Sponsored by IOT


By Deborah Kotob

With the plethora of progressive lens designs on the market, how do we determine the best design for the individual patient? One way is to stay informed about breakthroughs, quantifiable improvements in the performance parameters the patient needs for their daily wear or task-specific PALs. This article will discuss the breakthrough CamberTM PAL design with a clear, large, easy-to-find reading area that facilitates easy adaptation. The design achieves best-form optics by starting with an increasing variable base curve front surface (Fig. 1). This variable base curve front is combined with the complex free-form calculations that map the optimal back surface merging the two surface curvatures to produce optimal distortion-free optics for distance vision and throughout the progressive corridor.

Free-form design software and surfacing equipment have been the most significant breakthrough in PAL designs over the last 15 years. But even free-form lenses are shown to be measurably better when we start with an increasing variable base curve front instead of the typical backside application of the Rx, PAL design and personalization parameters. According to Wollaston and Ostwalt, every power has an ideal base curve to minimize oblique aberrations; therefore, since the power of a progressive lens changes from distance to near, the front base curve should change too.
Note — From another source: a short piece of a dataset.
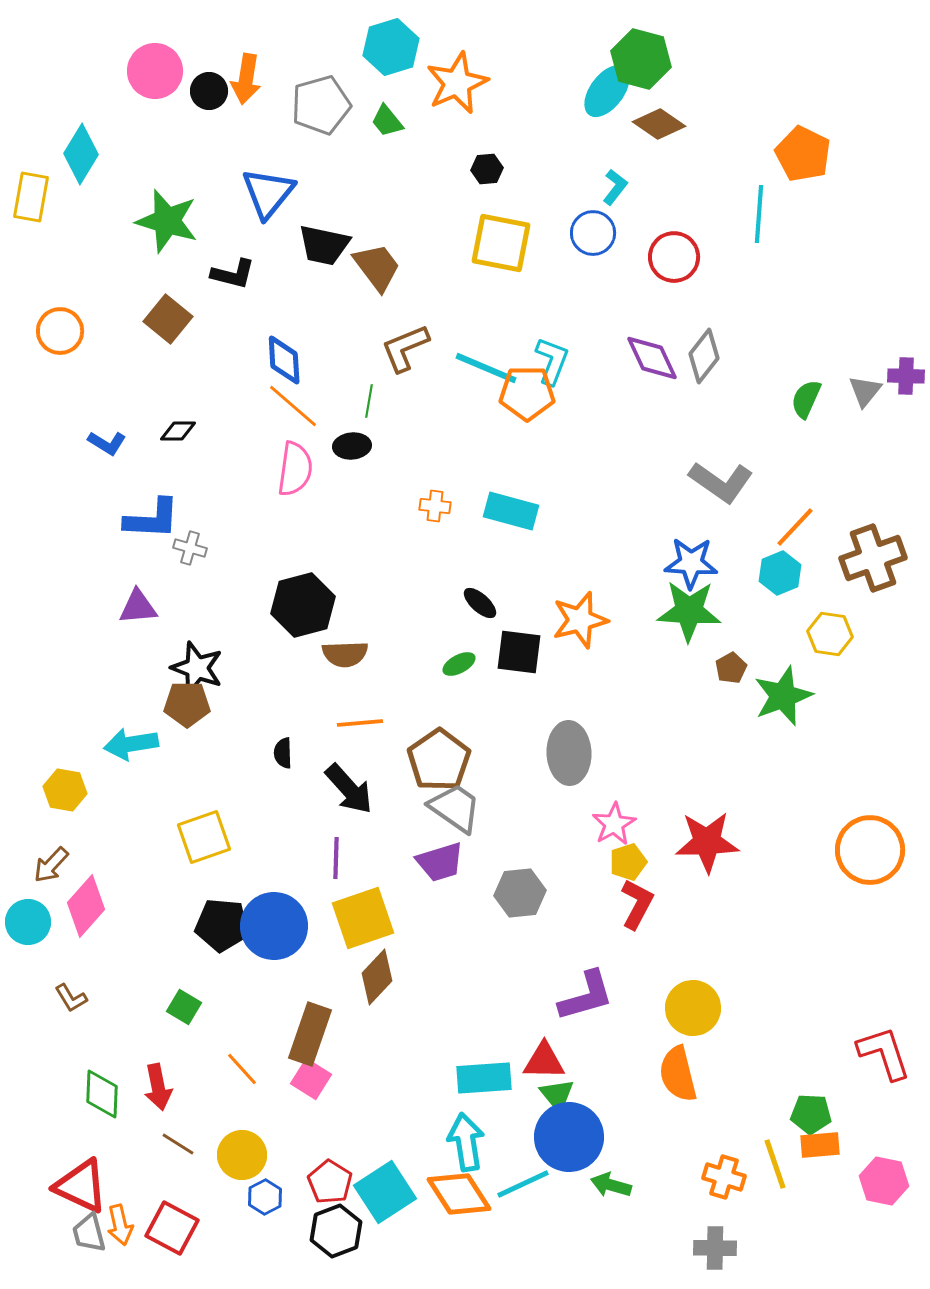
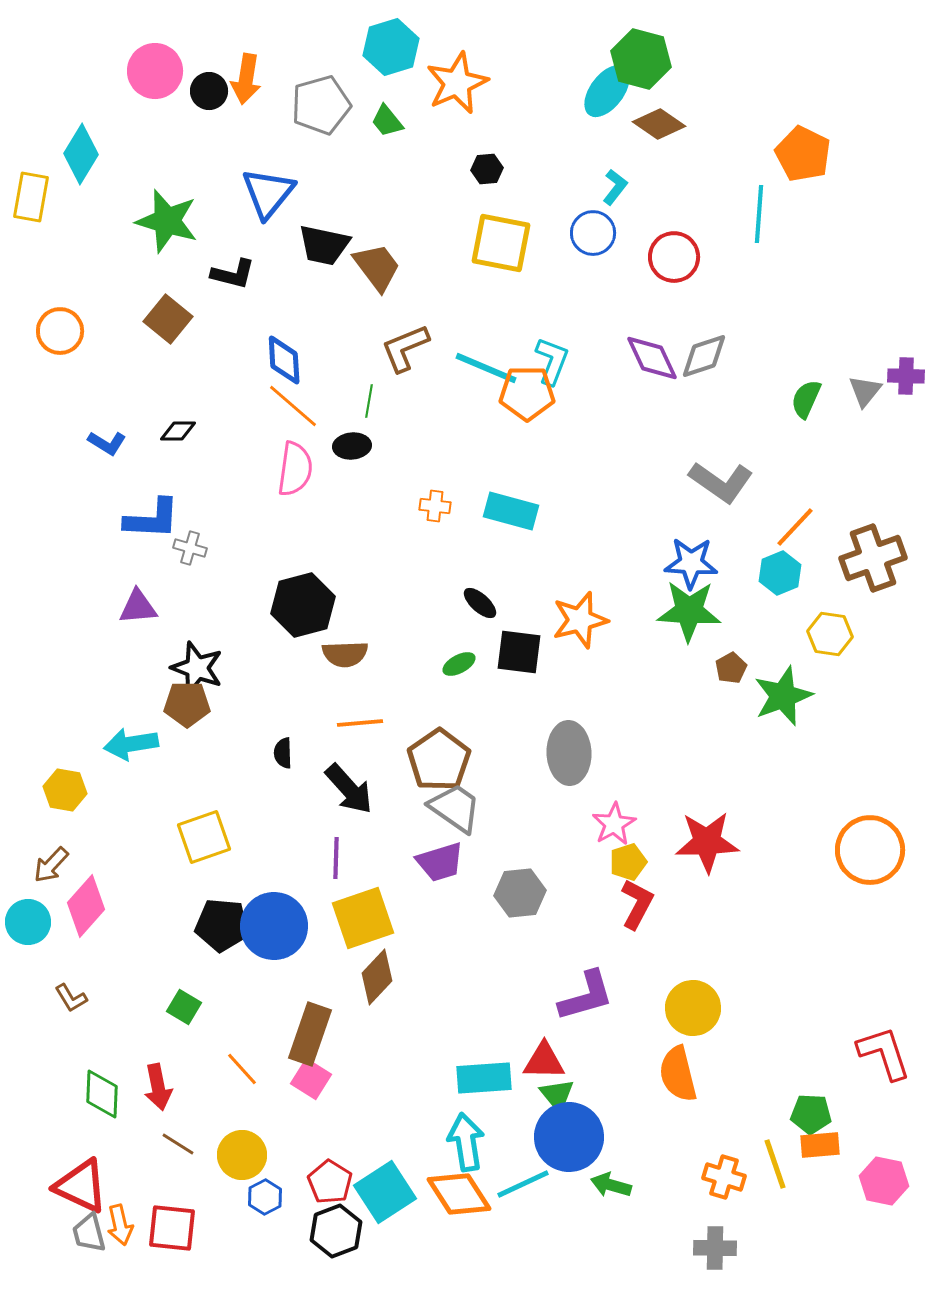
gray diamond at (704, 356): rotated 34 degrees clockwise
red square at (172, 1228): rotated 22 degrees counterclockwise
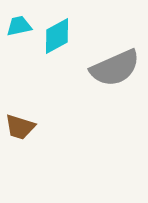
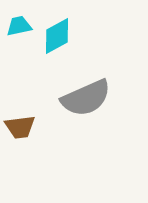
gray semicircle: moved 29 px left, 30 px down
brown trapezoid: rotated 24 degrees counterclockwise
Typically free-form software computes the best surface topography for the back surface of the lens based on the Rx, PAL progression and personalized frame fit parameters. A data points file is generated that guides the CNC machine as it applies the surface to the back of a spherical single-vision lens blank. The correct front curves are lacking because a spherical single base curve blank has only a single base curve, requiring backside correction of the power errors at near caused by an incorrect base curve. Oblique aberrations encroaching on the near area result in unwanted cylinder and an effectively higher add than required by the wearers at that point. You might ask if the wearer perceives the difference between backside compensation of errors at near compared to the variable base curve Camber blank design. The following wearer trial answers this question.

In a double-blind study, test wearers compared the same progressive design, one engineered with Camber Technology and the other without it. Proven results: In the wearer trial, 100 percent of wearers reported near vision easier to find with Camber lenses. Wearers perceived improved peripheral vision and wider visual fields (Fig. 2). Further support comes from a clinical assessment by IOT which conclusively showed a 9 percent increase in undistorted near vision area with an increasing variable front base curve blank over a spherical base curve blank.

The Camber variable base curve lens blank combined with IOT Digital Ray-Path 2 Technology and Steady Plus Methodology works synergistically to expand the Rx range, minimize the swim effect, provide better cosmetics (flatter), improve binocular vision in the intermediate and near zones, and increase distance fields of view. To produce Camber prescription lenses, cutting files are optimized using IOT Digital Ray-Path 2 Technology and Steady Plus Methodology to trace, analyze and compute the best surface profile across the lens to accommodate the prescription and frame/fit parameters and minimize lateral and oblique aberrations. This technology leads to a personalized lens enabled through a rigorous lab enablement process so that the Camber lens wearer experience is outstanding, surpassing all prior experiences.

IOT Digital Ray-Path 2 Technology is a new method of calculating the optimal lens surface to produce accurate power for all gaze directions and object distance ranges in the accommodative space; the result is customized lenses with superior compensation of oblique errors for broader, clearer fields of view.

IOT Steady Plus Methodology is unique to the Camber lens. It improves upon past efforts that only reduced lateral distortions by minimizing the cylindrical component of the sphero-cylindrical error. With Steady Plus Methodology, both the mean power (spherical) and the cylinder power errors are minimized. The technology employs new mathematical methods to compute the best lens topography to achieve the least distortion and swim effect without reducing progressive lens optical performance. As a bonus, the wearer experiences binocular symmetry (equivalency) in the near zones for greater reading comfort.